If anything, a review of the European experience demonstrates more guns correlating with less murder. Nine European nations (including Germany, Austria, Denmark and Norway) have more than 15,000 guns per 100,000 members of the population. Nine others (including Luxembourg, Russia, and Hungary) have fewer than 5,000 guns per 100,000 members of the population. But the aggregate murder rates of these nine low-gun-ownership nations are three times higher than those of the nine high-gun-ownership nations.

Some groups, particularly the gun lobby, might argue that this shows how widespread gun ownership actually reduces violence rates. There is substantial evidence that this is true in the United States, where gun ownership for self-defense is very common. But there is no evidence that Norwegians, Germans and other Europeans often keep guns for defense.

The reason that European nations with more guns tend to have lower violence is political rather than criminological. Gun ownership generally has no affect on how much violent crime a society has. Violent crime is determined by fundamental economic and sociocultural factors, not the mere availability of just one of an innumerable bevy of potential murder instruments. Politicians in nations with severe crime problems often think that banning guns will be a quick fix. But gun bans don’t work; if anything, they make things worse. They disarm the law-abiding while being ignored by the violent and the criminal. Yet nations with severe violence problems tend to have severe gun laws.

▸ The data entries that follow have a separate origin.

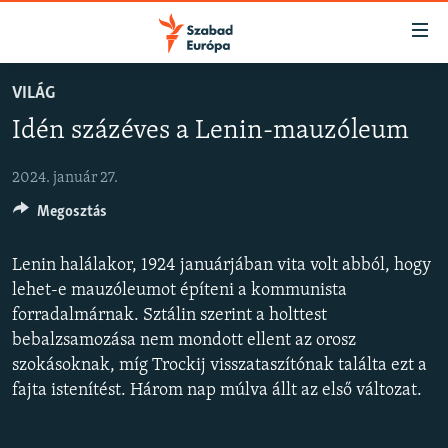
Akadálymentes
mód
Ugrás
VILÁG
a
NAPIRENDEN
Idén százéves a Lenin-mauzóleum
fő
AKTUÁLIS
oldalra
FELIRATKOZÁS
PODCASTOK
Ugrás
2024. január 27.
a
Megosztás
VIDEÓK
tartalomjegyzékre
Spotify
ELEMZŐ
Ugrás
Lenin halálakor, 1924 januárjában vita volt abból, hogy
a
NER15
lehet-e mauzóleumot építeni a kommunista
Feliratkozás
keresésre
forradalmárnak. Sztálin szerint a holttest
SZABADON
bebalzsamozása nem mondott ellent az orosz
TÁRSADALOM
szokásoknak, míg Trockij visszataszítónak találta ezt a
fajta istenítést. Három nap múlva állt az első változat.
DEMOKRÁCIA
A PÉNZ NYOMÁBAN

By the same token, the murder rates in handgun-banning U.S. cities — New York, Chicago, Washington, D.C. — are far higher than in states like Pennsylvania and Connecticut, where handguns are legal and widely owned.

In sum, banning guns to the general public increases people’s vulnerability and fails to reduce violence because the law-abiding citizenry are victims of violent crime, not perpetrators. Banning guns to felons, violent misdemeanants, juveniles and the insane (which our laws already do) is a good idea in general, though such laws are very difficult to enforce. Disarming those who only want to defend themselves, however, is a surefire road to empowering criminals at the expense of the innocent.


Don Kates is a lawyer and criminologist associated with the Independent Institute in Oakland. Carol Hehmeyer is a retired San Francisco deputy district attorney.